Das Deposit Insurance and Credit Guarantee Corporation (DICGC), eine Tochtergesellschaft der Reserve Bank of India (RBI), wird ab 21. April ein neues risikobasiertes Prämienmodell umsetzen. Die Banken zahlen künftig Prämien, die an ihre Risikoprofile gekoppelt sind, um bessere Risikomanagement-Praktiken zu fördern und die finanzielle Stabilität zu stärken.
Die Flachrate von 12 Paise pro 100 ₹ Einlagen blieb seit der Gründung des DICGC im Jahr 1962 unverändert. Der Zentralrat der RBI genehmigte die Reform am 19. Dezember 2025 und führte ein zweistufiges Modell ein. Tier-I umfasst die meisten kommerziellen Banken, während Tier-II regionalen Landwirtschaftsbanken und Genossenschaftsbanken zusteht.
Unter dem neuen System wird keine Bank die bestehende Prämienhöhe von 12 Paise überschreiten. Banken mit besserer Risikobewertung erhalten günstigere Prämien. Verantwortliche betonten, dass das Modell risikoreiches Verhalten bestraft, ohne die Kosten für alle Banken gleichzeitig zu erhöhen.
Diese Reform eröffnet auch die Tür, die Einlagenversicherungssumme zu erhöhen, die derzeit bei 500.000 ₹ pro Einleger und Bank liegt.
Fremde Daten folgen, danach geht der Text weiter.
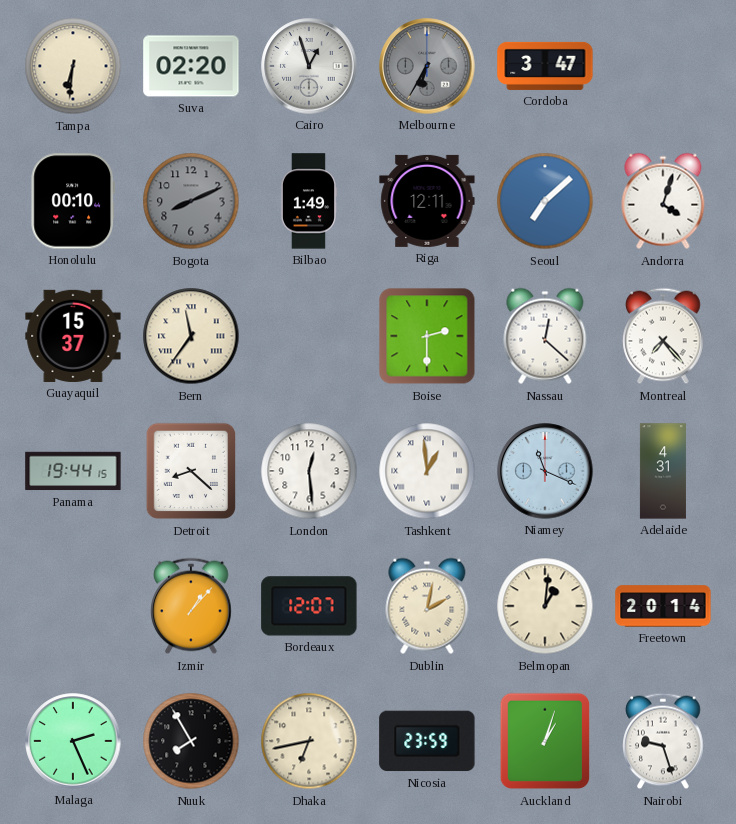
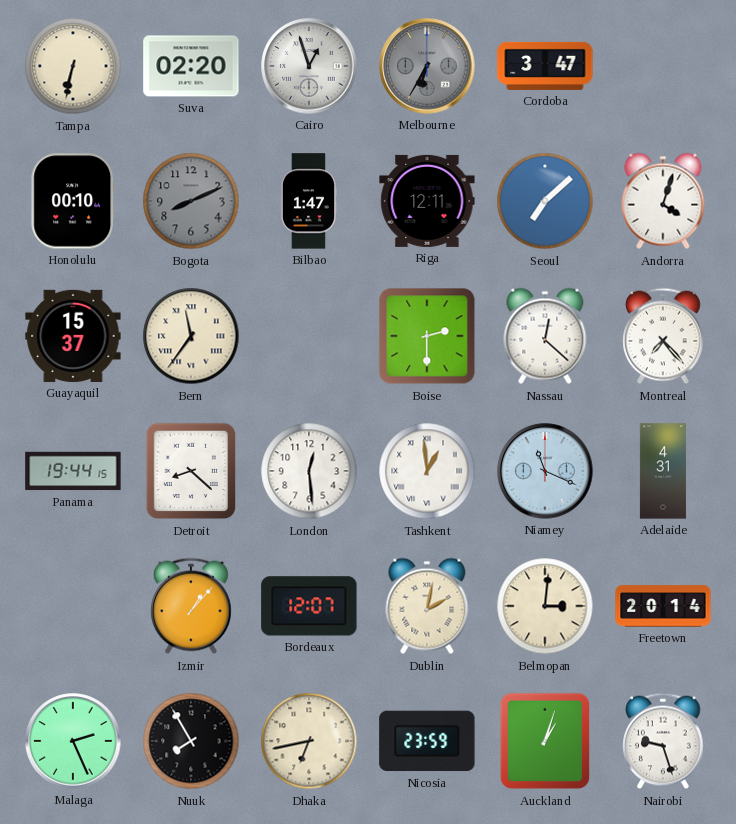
Tampa: 6:31 -> 6:32
Bilbao: 1:49 -> 1:47
Belmopan: 1:01 -> 3:01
Die RBI hat eine Erhöhung signalisiert, doch Details sind noch nicht bekannt.
Bankmanager erwarten Herausforderungen bei der Kapitalbeschaffung, da Prämien mit Risikobewertungen schwanken. Schwächere Kreditgeber könnten Schwierigkeiten haben, Kapital zu beschaffen, wenn Märkte sie aufgrund höherer Versicherungskosten als höheres Risiko einstufen. Solide Banken profitieren hingegen von geringeren Kosten und könnten ihre Einlagenbeschaffung erleichtern.
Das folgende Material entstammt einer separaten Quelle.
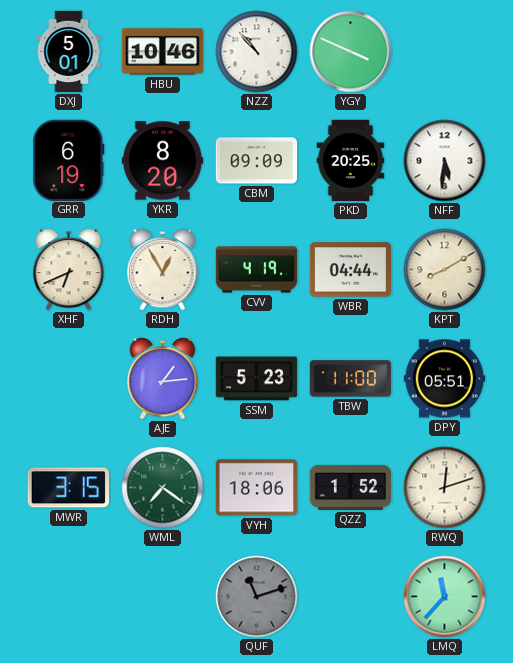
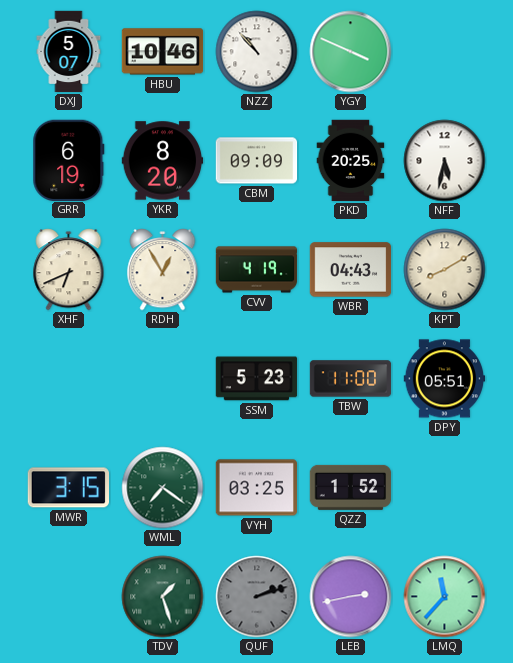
DXJ: 5:01 -> 5:07
NFF: 5:31 -> 5:32
WBR: 04:44 -> 04:43
AJE: 1:14 -> none
VYH: 18:06 -> 03:25
RWQ: 12:12 -> none
TDV: none -> 1:27
QUF: 11:12 -> 2:12
LEB: none -> 2:43
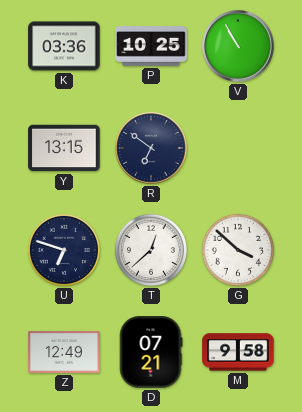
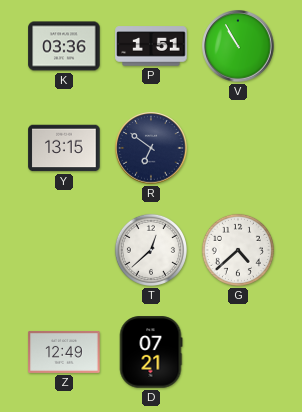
P: 10:25 -> 1:51
U: 6:48 -> none
G: 3:52 -> 4:38
M: 9:58 -> none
Das DICGC bewertet Risiken anhand finanzieller Indikatoren wie Kapitalausstattung, Vermögensqualität, Erträglichkeit und Liquidität. Das Modell orientiert sich an internationalen Standards, die von Organisationen wie der US-amerikanischen Federal Deposit Insurance Corporation (FDIC) verabschiedet wurden. Indische Regulatoren erwarten, dass der Wechsel die Fokus auf vorsichtige Kreditvergabe und Governance bei Banken schärft.
Die Reform erfolgt im Rahmen der Bemühungen, den Bankensektor nach dem Nichtzahlungskrise 2018/19 zu stärken. Öffentliche Banken, die den Großteil der Einlagen halten, werden unter Tier-I besonders genau beobachtet. Regionale Landwirtschaftsbanken und Genossenschaften, die oft unterversorgte Gebiete bedienen, fallen unter Tier-II mit individuellen Bewertungen.
Branchenexperten erwarten, dass die Prämienobergrenze unmittelbare Schocks begrenzt. Ein Analyst betonte, dass selbst risikoreiche Banken keine Strafen über das aktuelle Niveau hinaus erhalten, was die kurzfristige Stabilität sichert. Auf lange Sicht könnten jedoch ständig unterperformende Banken indirekt höhere Finanzierungskosten durch Reputationsschäden erleiden.
Daten der RBI zeigen, dass das DICGC bis Ende 2025 Einlagen in Höhe von über 100.000 Mrd. ₹ in mehr als 1.900 Banken versichert hat. Das Unternehmen hat seit seiner Gründung Schadensersatzleistungen in Höhe von 120.000 Mio. ₹ gezahlt, vor allem während der Bankenpleiten in den 1960er Jahren.
Interessengruppen erwarten detaillierte Leitlinien zur Risikobewertung und Prämienberechnung, die vor der April-Implementierung veröffentlicht werden sollen. Die RBI betonte, dass das System Transparenz und Verantwortung fördert und mit umfassenden Reformen im Finanzsektor übereinstimmt.